Provenance: rule intents.dh:14 fired on atoms from obs #3,
but did not check cancellation status.

When a generated sequence breaks an invariant, the verifier doesn’t just report the failure. It shrinks the failing sequence to the smallest set of observations that still reproduces the violation.

A generated sequence might contain 47 observations. The shrunk counterexample might be 3. Those 3 observations become a reproducible fixture you can replay, inspect in Studio, and use to drive the AI’s next iteration.

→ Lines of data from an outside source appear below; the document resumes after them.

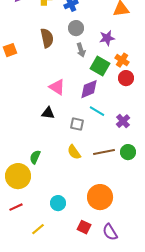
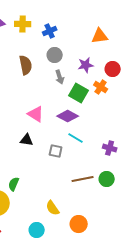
red circle: (126, 78) -> (113, 69), moved
purple diamond: (89, 89) -> (68, 116), turned 50
purple cross: (123, 121) -> (110, 148), moved, turned -32
yellow semicircle: (74, 152) -> (53, 208), moved
orange circle: (100, 197) -> (79, 224), size x0.7

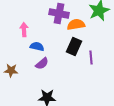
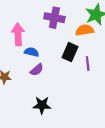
orange semicircle: (76, 24) -> (85, 30), moved
pink arrow: (24, 30) -> (18, 34), size x1.5

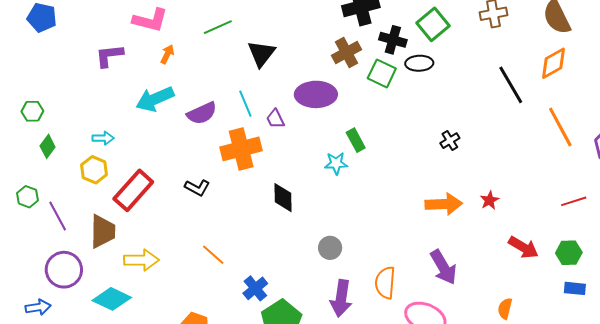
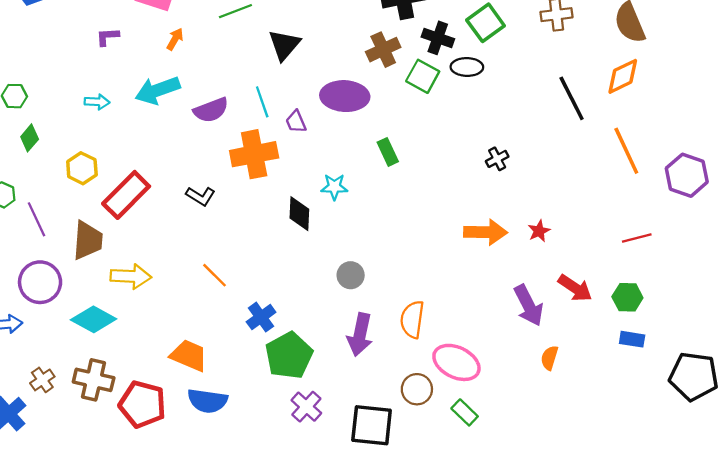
purple L-shape: (109, 56) -> (107, 37), size x0.7
cyan arrow: (103, 138) -> (97, 102), moved
cyan star: (336, 163) -> (334, 187), moved
purple arrow: (443, 267) -> (529, 305), moved

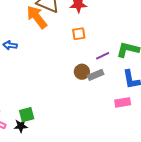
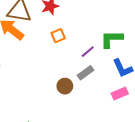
brown circle: (82, 72) -> (65, 86), moved

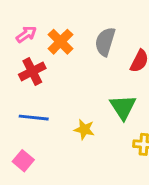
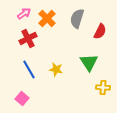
blue line: (34, 118) -> (29, 69), turned 54
yellow star: (84, 129) -> (56, 69), moved

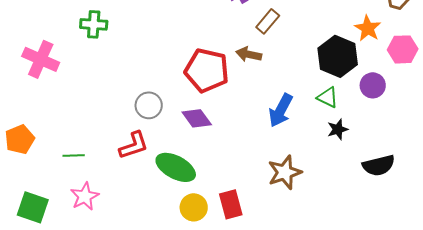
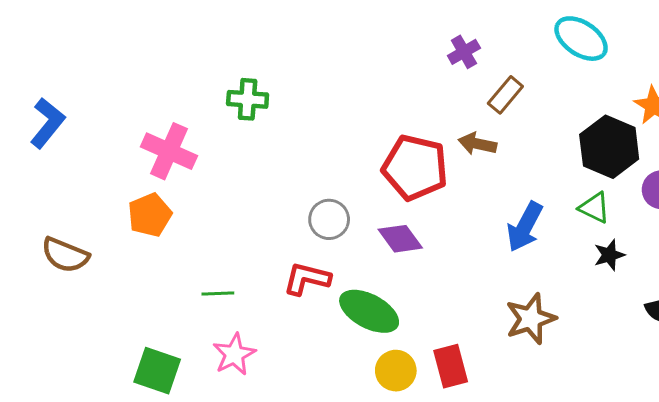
orange pentagon: (20, 139) -> (150, 215), moved
red L-shape: (134, 145) -> (307, 279), turned -148

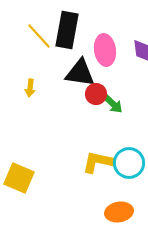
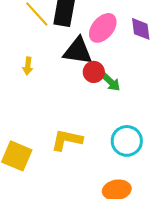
pink ellipse: (105, 50) -> (103, 28), turned 48
yellow L-shape: (98, 162) -> (67, 140), moved

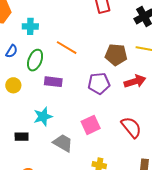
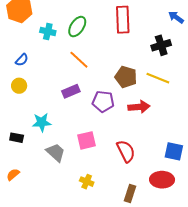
blue semicircle: (12, 51) -> (22, 60), moved
green ellipse: (35, 60) -> (77, 27), moved
purple rectangle: (53, 82) -> (71, 91), moved, turned -42

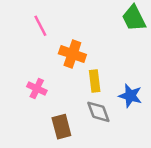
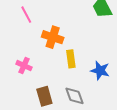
gray diamond: (98, 112) -> (74, 96), moved

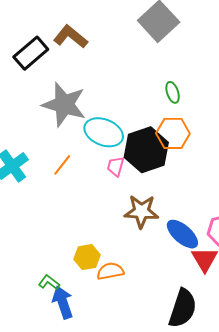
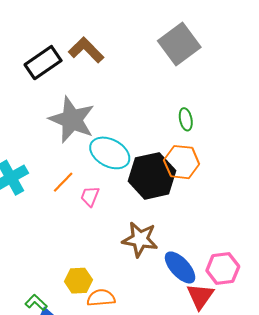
pink trapezoid: (116, 166) -> (90, 196), moved

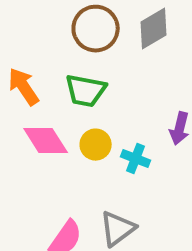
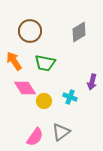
brown circle: (96, 29) -> (30, 31), moved
yellow circle: (96, 145) -> (44, 101), moved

The shrunk counterexample includes:

  • The invariant that was violated
  • The minimal observation sequence that triggers it
  • The provenance chain showing exactly which rule and which observation caused the violation

This is your debugging surface. You don’t read the AI’s rules. You read the counterexample, understand why the invariant should hold, and tell the AI to fix it.

Instead of reading every rule the AI generated, you review:

SurfaceWhat you’re checkingEffort
Invariant declarationsAre these the right constraints? Do they capture what must always be true?Low — invariants are short and declarative
Fixture resultsDoes the system produce the expected output for known inputs?Low — pass/fail with diffs
CounterexamplesDoes this generated failure represent a real problem?Medium — requires domain judgment
Provenance tracesWhen something looks wrong, trace it back to the evidenceOn-demand — only when debugging

Compare this to reviewing 200 lines of generated Datalog rules. Invariants are the same length whether the AI wrote 10 rules or 100. Your review effort scales with the complexity of your requirements, not the complexity of the implementation.

Invariants and golden fixtures are complementary, not interchangeable:

PropertyInvariantGolden Fixture
ScopeAll evaluation statesOne specific scenario
Written byHumans (domain experts)Humans or AI
ChecksUniversal truthSpecific expected output
Survives rule changesYesMay need updating
Catches unknown scenariosYes (via property testing)No

Golden fixtures verify specific scenarios: “given these observations, produce these exact facts.” Invariants verify universal properties: “no matter what observations arrive, this constraint holds.”

Use both. Fixtures prove the system does what you expect in known cases. Invariants prove it doesn’t do what you forbid in any case.

Line-by-line code review of AI-generated rules fails for three reasons:

  1. The AI will regenerate. You review 200 lines today. Tomorrow the AI rewrites the rules based on a new fixture. Your review is invalidated. Invariants survive rule changes because they constrain outcomes, not implementation.

  2. Interaction bugs hide in combinations. Individual rules look correct. The bug is in how rule A interacts with rule B under condition C. Humans are bad at simulating Datalog fixed points in their heads. Property testing explores combinations mechanically.

  3. Review effort scales with the wrong axis. Code review effort scales with implementation complexity. Invariant review effort scales with requirement complexity — which is what you actually need to understand and control.

Invariant review doesn’t ask “is this code correct?” It asks “does this code produce results that satisfy my constraints?” The first question requires understanding the implementation. The second requires understanding the domain.